*** INPUT DATA Section Begins ***

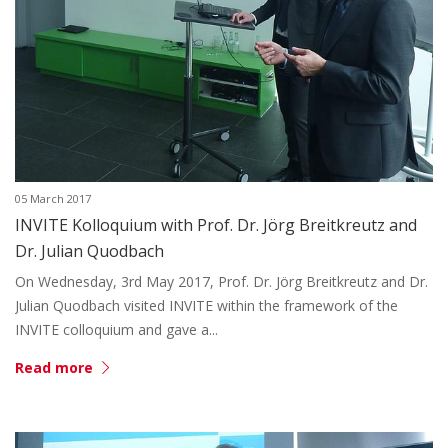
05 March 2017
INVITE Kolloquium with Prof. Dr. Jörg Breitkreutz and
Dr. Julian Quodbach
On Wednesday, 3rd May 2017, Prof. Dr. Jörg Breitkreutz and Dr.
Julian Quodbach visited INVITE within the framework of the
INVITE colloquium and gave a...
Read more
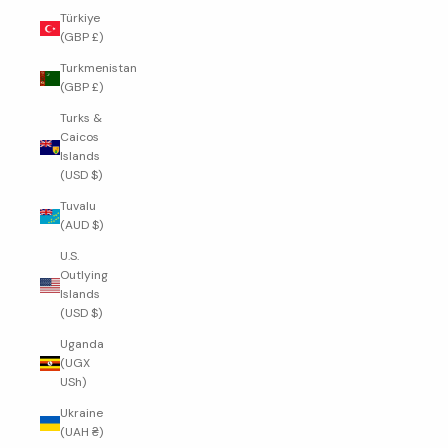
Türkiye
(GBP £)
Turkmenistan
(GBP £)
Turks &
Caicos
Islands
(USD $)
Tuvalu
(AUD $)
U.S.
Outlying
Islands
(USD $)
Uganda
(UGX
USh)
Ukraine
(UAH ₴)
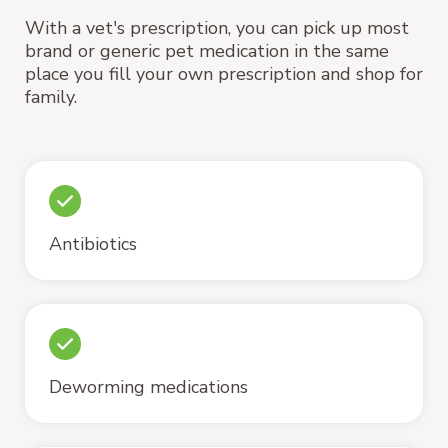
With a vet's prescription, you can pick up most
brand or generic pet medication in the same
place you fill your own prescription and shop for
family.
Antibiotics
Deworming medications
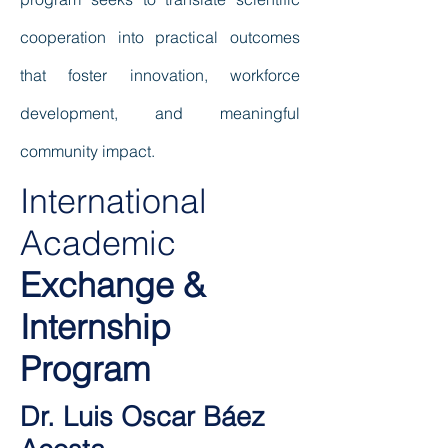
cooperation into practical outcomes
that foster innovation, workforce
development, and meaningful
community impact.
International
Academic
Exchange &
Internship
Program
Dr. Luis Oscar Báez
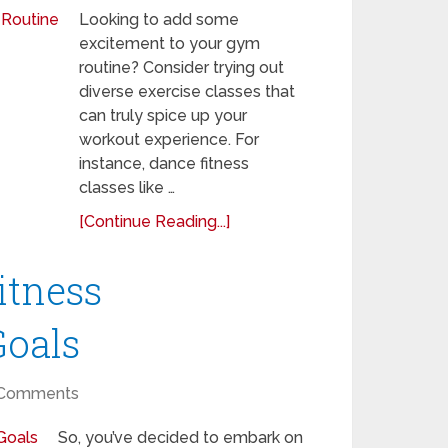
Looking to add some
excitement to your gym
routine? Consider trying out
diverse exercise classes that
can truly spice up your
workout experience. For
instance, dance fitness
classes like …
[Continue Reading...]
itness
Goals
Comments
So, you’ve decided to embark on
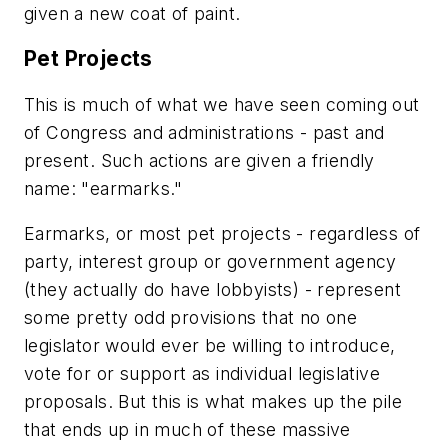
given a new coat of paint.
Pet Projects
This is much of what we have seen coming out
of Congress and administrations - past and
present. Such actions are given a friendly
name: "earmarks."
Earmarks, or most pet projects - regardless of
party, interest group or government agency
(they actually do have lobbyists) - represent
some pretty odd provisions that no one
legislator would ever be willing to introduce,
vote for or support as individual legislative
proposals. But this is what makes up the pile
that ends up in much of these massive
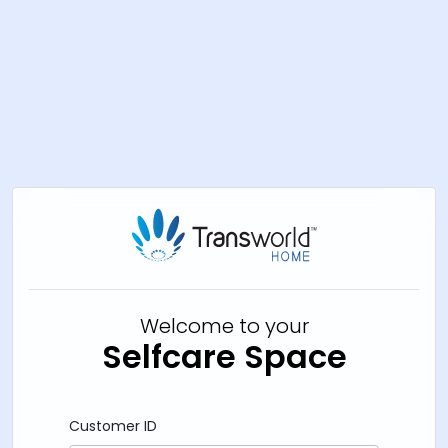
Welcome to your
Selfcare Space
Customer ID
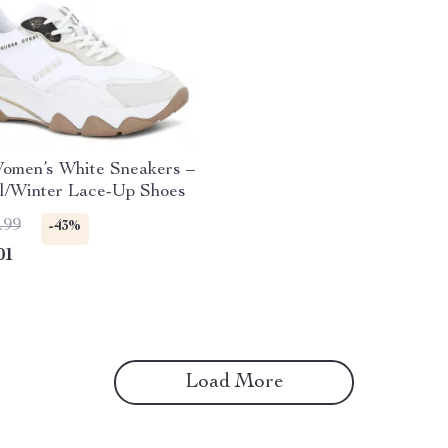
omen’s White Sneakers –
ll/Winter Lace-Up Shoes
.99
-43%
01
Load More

*** INPUT DATA Section Ends ***
*** INPUT DATA Section Begins ***

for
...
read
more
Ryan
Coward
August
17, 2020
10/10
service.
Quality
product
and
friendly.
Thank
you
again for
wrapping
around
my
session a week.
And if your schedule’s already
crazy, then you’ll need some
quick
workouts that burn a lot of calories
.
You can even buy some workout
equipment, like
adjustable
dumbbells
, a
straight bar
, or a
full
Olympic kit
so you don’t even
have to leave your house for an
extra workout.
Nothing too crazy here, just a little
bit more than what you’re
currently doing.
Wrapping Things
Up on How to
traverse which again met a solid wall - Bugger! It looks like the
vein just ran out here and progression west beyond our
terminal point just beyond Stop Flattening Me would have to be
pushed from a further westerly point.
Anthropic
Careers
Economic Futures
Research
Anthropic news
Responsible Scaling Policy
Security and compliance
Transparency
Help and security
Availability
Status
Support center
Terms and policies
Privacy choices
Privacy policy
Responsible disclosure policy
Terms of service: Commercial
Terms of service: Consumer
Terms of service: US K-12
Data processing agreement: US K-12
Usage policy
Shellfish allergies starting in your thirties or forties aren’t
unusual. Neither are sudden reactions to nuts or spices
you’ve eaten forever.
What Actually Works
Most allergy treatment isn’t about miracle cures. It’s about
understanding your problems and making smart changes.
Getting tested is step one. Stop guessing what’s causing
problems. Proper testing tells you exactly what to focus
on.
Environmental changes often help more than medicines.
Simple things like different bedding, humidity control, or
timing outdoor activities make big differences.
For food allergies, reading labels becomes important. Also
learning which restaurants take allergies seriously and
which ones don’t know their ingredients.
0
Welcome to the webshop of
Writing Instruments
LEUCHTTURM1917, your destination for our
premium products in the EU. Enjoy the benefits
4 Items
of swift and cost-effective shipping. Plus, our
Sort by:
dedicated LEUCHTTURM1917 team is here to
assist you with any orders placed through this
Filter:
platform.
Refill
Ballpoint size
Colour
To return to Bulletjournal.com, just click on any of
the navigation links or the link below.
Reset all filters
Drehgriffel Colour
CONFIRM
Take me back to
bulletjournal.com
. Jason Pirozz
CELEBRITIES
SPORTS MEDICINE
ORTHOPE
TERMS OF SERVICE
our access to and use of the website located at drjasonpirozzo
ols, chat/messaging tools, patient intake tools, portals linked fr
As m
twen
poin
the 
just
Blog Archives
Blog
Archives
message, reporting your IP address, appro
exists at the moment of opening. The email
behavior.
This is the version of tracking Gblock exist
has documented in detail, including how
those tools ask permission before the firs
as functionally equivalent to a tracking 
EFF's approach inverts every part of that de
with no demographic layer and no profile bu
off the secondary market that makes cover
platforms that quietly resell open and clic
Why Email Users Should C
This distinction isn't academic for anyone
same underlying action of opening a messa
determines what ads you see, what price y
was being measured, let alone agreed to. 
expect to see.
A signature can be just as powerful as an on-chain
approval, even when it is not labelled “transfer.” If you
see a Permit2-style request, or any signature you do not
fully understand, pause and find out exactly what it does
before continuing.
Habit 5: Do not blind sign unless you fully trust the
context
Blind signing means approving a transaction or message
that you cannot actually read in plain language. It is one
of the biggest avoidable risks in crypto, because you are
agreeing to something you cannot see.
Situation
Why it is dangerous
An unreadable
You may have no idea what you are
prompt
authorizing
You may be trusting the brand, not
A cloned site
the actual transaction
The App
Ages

*** INPUT DATA Section Ends ***

# [REQUIRED ACTION]
Note every line of the entries in which "changes" appears, and copy it down.

# [ANSWER TO THIS EXERCISE]
understanding your problems and making smart changes.
Environmental changes often help more than medicines.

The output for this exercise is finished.